Los niños no son los únicos que son vulnerables. Personas que sobrevivieron a la tortura están obligadas a compartir tiendas de campaña con completos extraños durante meses. Supervivientes de violencia sexual confiesan a nuestro equipo en Vathy, en la isla de Samos, que les da miedo usar los baños por la noche. Hemos identificado a estas personas, pero muchas de ellas no son consideradas vulnerables por las autoridades griegas, por lo que sus necesidades desaparecen en las grietas de laberínticos procedimientos administrativos.
En 2016, ustedes decidieron que confinar a las personas en las islas del Egeo era una medida necesaria y temporal. Les advertimos sobre las consecuencias humanitarias de su acuerdo con Turquía. Incluso dejamos de aceptar fondos de los Estados miembros de la Unión Europea a modo de protesta. Hoy vemos el resultado de la decisión que ustedes tomaron: un estado crónico de emergencia y un ciclo endémico de sufrimiento humano.
En los últimos cuatro años, la situación humanitaria no ha hecho sino empeorar. Solo en los últimos tres meses han muerto una mujer, un niño y un bebé de 9 meses por las condiciones peligrosas y terribles de Moria y por la falta de una atención adecuada.
Buscaban seguridad en Europa y encontraron la muerte en un centro de recepción europeo.
La situación es comparable a lo que vemos en otras partes del mundo afectadas por desastres naturales o en zonas de guerra. Es escandaloso ver estas condiciones en Europa, un continente supuestamente seguro, y ser conscientes de que son el resultado de elecciones políticas deliberadas.
En lugar de reconocer el coste humano de su enfoque, continúan pidiendo una implementación más enérgica del acuerdo UE-Turquía. Incluso consideran medidas más duras, como los planes anunciados recientemente por el Gobierno griego para convertir los ‘hotsposts’ en centros de detención masiva y acelerar las deportaciones.
Detened esta locura.
Tras estos cuatro años, debe resultarles evidente que las políticas que intentan disuadir a quienes tratan de llegar a Europa solo provocarán más muertes y sufrimiento.
Desde la situación caótica que han creado en el Mediterráneo y el dramático ciclo de intercepción en el mar, tortura y detención arbitraria en Libia, hasta las violentas devoluciones en los Balcanes, donde miles de personas viven en condiciones inhumanas a las puertas del invierno, el daño que estas políticas están produciendo es inconmensurable. Y las mismas medidas de rechazo, contención, detención arbitraria, discriminación y abuso se están reproduciendo cada vez más a una escala mundial.
Ningún argumento político puede justificar medidas que causen daño de forma deliberada y consciente –y les hemos advertido reiteradamente de que estas políticas lo hacen–. Dejen de ignorarlo; dejen de fingir que no lo hacen.
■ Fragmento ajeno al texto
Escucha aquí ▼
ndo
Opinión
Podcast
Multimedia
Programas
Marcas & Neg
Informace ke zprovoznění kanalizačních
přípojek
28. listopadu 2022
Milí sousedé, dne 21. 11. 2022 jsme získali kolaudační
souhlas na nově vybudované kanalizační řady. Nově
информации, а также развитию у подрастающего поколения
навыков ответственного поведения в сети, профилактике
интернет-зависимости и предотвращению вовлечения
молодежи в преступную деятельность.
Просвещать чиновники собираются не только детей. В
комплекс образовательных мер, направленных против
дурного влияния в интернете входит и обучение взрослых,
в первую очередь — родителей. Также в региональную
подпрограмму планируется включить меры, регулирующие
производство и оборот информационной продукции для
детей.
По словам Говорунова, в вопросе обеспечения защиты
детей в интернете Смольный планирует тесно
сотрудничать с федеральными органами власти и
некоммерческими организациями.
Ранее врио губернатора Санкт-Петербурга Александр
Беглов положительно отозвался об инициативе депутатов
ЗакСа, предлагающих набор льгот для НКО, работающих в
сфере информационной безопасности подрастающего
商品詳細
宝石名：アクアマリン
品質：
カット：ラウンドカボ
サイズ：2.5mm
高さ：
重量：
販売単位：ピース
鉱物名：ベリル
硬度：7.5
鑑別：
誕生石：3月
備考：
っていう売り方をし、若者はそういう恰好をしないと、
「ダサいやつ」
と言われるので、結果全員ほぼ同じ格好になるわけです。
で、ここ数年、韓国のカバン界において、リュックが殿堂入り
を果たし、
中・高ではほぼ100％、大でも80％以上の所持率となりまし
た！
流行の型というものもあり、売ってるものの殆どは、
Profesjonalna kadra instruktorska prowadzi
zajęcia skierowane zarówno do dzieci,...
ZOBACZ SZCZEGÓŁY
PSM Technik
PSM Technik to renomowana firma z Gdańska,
Como médico que representa a una organización humanitaria, me indigna ver cómo han justificado y normalizado este sufrimiento, como si fuera un precio aceptable para mantener a la mayor cantidad posible de personas fuera de Europa.
Esta flagrante deshumanización es inaceptable. No importa qué asistencia brindemos a nuestros pacientes; después tenemos que enviarlos de vuelta a las mismas condiciones que los están enfermando, condiciones que ustedes han creado de forma premeditada.
Es poco lo que nuestros equipos pueden hacer para detener este ciclo de sufrimiento: no tenemos tratamiento para ello.
Está en sus manos. Deben encontrar la voluntad política para actuar y deben hacerlo ahora.
Esta tragedia humana debe concluir.
  • Detened este castigo colectivo e intencionado de personas que buscan seguridad en Europa.
  • Evacuad urgentemente a los más vulnerables desde estos centros a un alojamiento seguro en otros Estados europeos.
  • Poned fin a la política de contención.
  • Romped, de una vez por todas, el ciclo del sufrimiento en las islas griegas.